Emily Bronte was an English novelist and poet, best remembered for her only novel, Wuthering Heights, now considered a classic of English literature. She was the third eldest of the four surviving Bronte siblings, between the youngest Anne and her brother Branwell.
Emily Bronte Early Life
Emily Jane Bronte was an English novelist and poet who is best known for her only novel, Wuthering Heights, now considered a classic of English literature. She published under the pen name Ellis Bell.
Emily Bronte was born on 30 July 1818 to Maria Branwell and an Irish father, Patrick Bronte.
She was the younger sister of Charlotte Bronte and the fifth of six children.
When Emily was only three, and all six children under the age of eight, she and her siblings lost their mother, Maria, to cancer on 15 September 1821.
In 1824, the family moved to Haworth, where Emily’s father was perpetual curate, and it was in these surroundings that their literary gifts flourished.
Emily’s three elder sisters, Maria, Elizabeth, and Charlotte, were sent to the Clergy Daughters’ School at Cowan Bridge.
At school, however, the children suffered abuse and privations, and when a typhoid epidemic swept the school, Maria and Elizabeth became ill.
Maria, who may actually have had tuberculosis, and school sent them home, where she died.
Elizabeth died soon after their returning home.
Emily Bronte Career
At home in Haworth, Bronte enjoyed her quiet life. She read extensively and began to make up stories with her siblings.
In 1835, the shy Emily tried leaving home for school. She went with Charlotte to Miss Wooler’s school in Roe Head where Charlotte worked as a teacher. But she stayed only a few months before heading back to Haworth.
She became a teacher at the Law Hill School in September 1837, but she left her position the following March.
Bronte and his sister Charlotte went to study in Brussels in 1842, but the death of their aunt Elizabeth forced them to return home.
In 1844, Emily began going through all the poems she had written, copying them neatly into two notebooks.
She wrote both prose and poems about this imaginary place and its inhabitants. Emily also wrote other poems as well.
Emily returned home and Anne took her place. At this time, the girls’ objective was to obtain sufficient education to open a small school of their own.
Emily became a teacher at Law Hill School in Halifax beginning in September 1838, when she was twenty.
Her always fragile health soon broke under the stress of the 17-hour work day and she returned home in April 1839.
Emily Bronte Book
In 1842, Emily accompanied Charlotte to the Heger Pensionnat in Brussels, Belgium, in the hope of perfecting their French and German before opening their school.
Unlike Charlotte, Emily was uncomfortable in Brussels. She refused to adopt Belgian fashions, saying “I wish to be as God made me”. This rendered her something of an outcast.

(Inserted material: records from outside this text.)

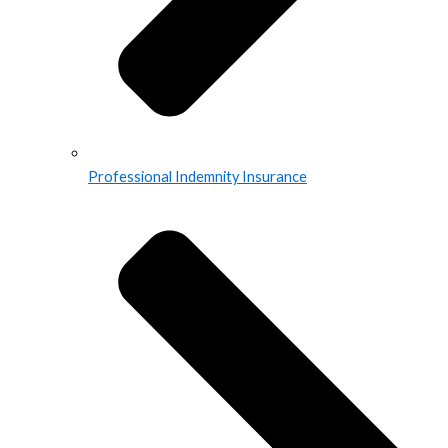
Professional Indemnity Insurance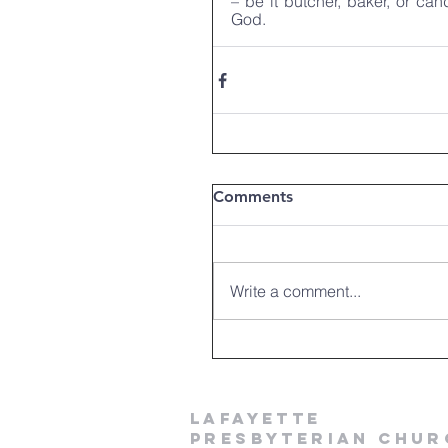
– be it butcher, baker, or can
God.
Comments
Write a comment...
LAFAYETTE
PRESBYTERIAN CHUR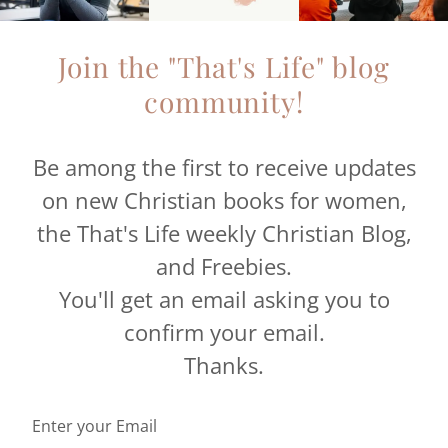
Join the "That's Life" blog
community!
Be among the first to receive updates
on new Christian books for women,
the That's Life weekly Christian Blog,
and Freebies.
You'll get an email asking you to
confirm your email.
Thanks.
Enter your Email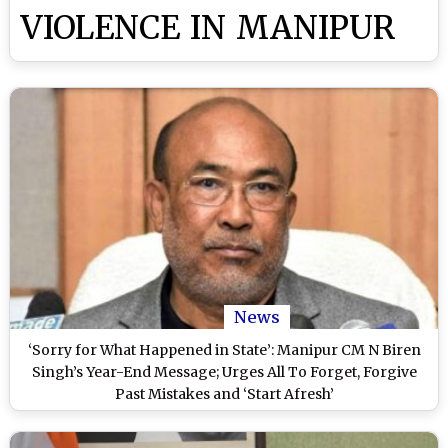
VIOLENCE IN MANIPUR
News
‘Sorry for What Happened in State’: Manipur CM N Biren
Singh’s Year-End Message; Urges All To Forget, Forgive
Past Mistakes and ‘Start Afresh’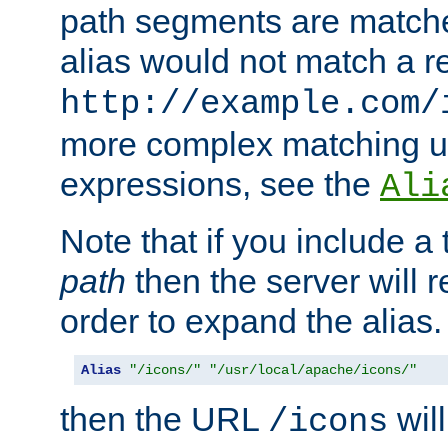
path segments are match
alias would not match a r
http://example.com/
more complex matching u
expressions, see the
Ali
Note that if you include a 
path
then the server will re
order to expand the alias. 
Alias
"/icons/"
"/usr/local/apache/icons/"
then the URL
will
/icons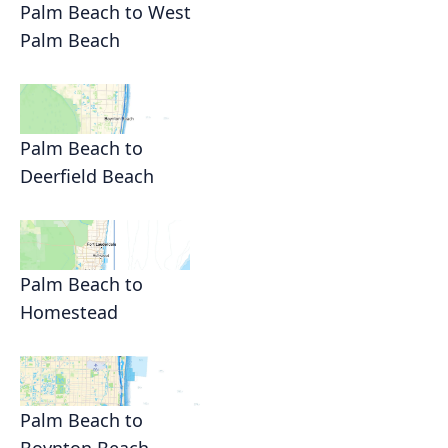
Palm Beach to West
Palm Beach
Palm Beach to
Deerfield Beach
Palm Beach to
Homestead
Palm Beach to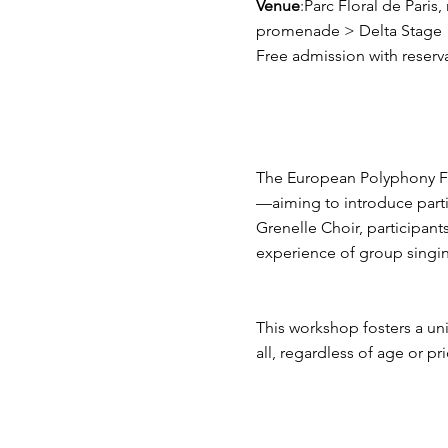
Venue
:Parc Floral de Paris
promenade > Delta Stage
Free admission with reserv
The European Polyphony Fe
—aiming to introduce parti
Grenelle Choir, participants 
experience of group singi
This workshop fosters a uni
all, regardless of age or pr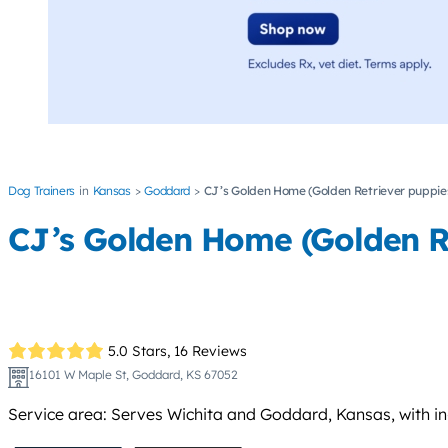
Dog Trainers
Kansas
Goddard
CJ’s Golden Home (Golden Retriever puppies
CJ’s Golden Home (Golden Re
5.0 Stars,
16 Reviews
16101 W Maple St, Goddard, KS 67052
Service area: Serves Wichita and Goddard, Kansas, with in-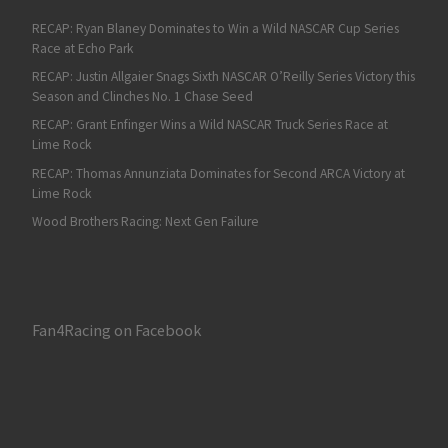
RECAP: Ryan Blaney Dominates to Win a Wild NASCAR Cup Series
Race at Echo Park
RECAP: Justin Allgaier Snags Sixth NASCAR O’Reilly Series Victory this
Season and Clinches No. 1 Chase Seed
RECAP: Grant Enfinger Wins a Wild NASCAR Truck Series Race at
Lime Rock
RECAP: Thomas Annunziata Dominates for Second ARCA Victory at
Lime Rock
Wood Brothers Racing: Next Gen Failure
Fan4Racing on Facebook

The illness and death of their aunt drove them to return to their father and Haworth.
In 1844, the sisters attempted to open a school in their house, but their plans were stymied by an inability to attract students to the remote area.
Soon, her sister Charlotte discovered some of Emily’s poems. They sought to publish them along with their own work.
The three sisters used male pen names for their collection—Poems by Currer, Ellis, and Acton Bell. Published in 1846, the book sold only a few copies and garnered little attention.
In 1847, Emily published her novel, Wuthering Heights, as two volumes of a three-volume set. Its innovative structure somewhat puzzled critics.
Although it received mixed reviews when it first came out, and was often condemned for its portrayal of amoral passion, the book subsequently became an English literary classic.
In 1850, Charlotte edited and published Wuthering Heights as a stand-alone novel and under Emily’s real name.
At first, reviewers did not know what to make of Wuthering Heights. It was only after Brontë’s death that the book developed its reputation as a literary masterwork.
Emily Bronte Death
Branwell died suddenly, on Sunday, September 24, 1848. At his funeral service, a week later, Emily caught a severe cold. Soon she developed into inflammation of the lungs and led to tuberculosis.
Emily’s health was probably weakened by the harsh local climate and unsanitary conditions at home.
The parsonage where Brontë spent much of her life is now a museum. The Brontë Society operates the museum and works to preserve and honour the work of the Brontë sisters.
Emily Brontë has often been characterised as a devout if somewhat unorthodox Christian, a heretic and a visionary “mystic of the moors”.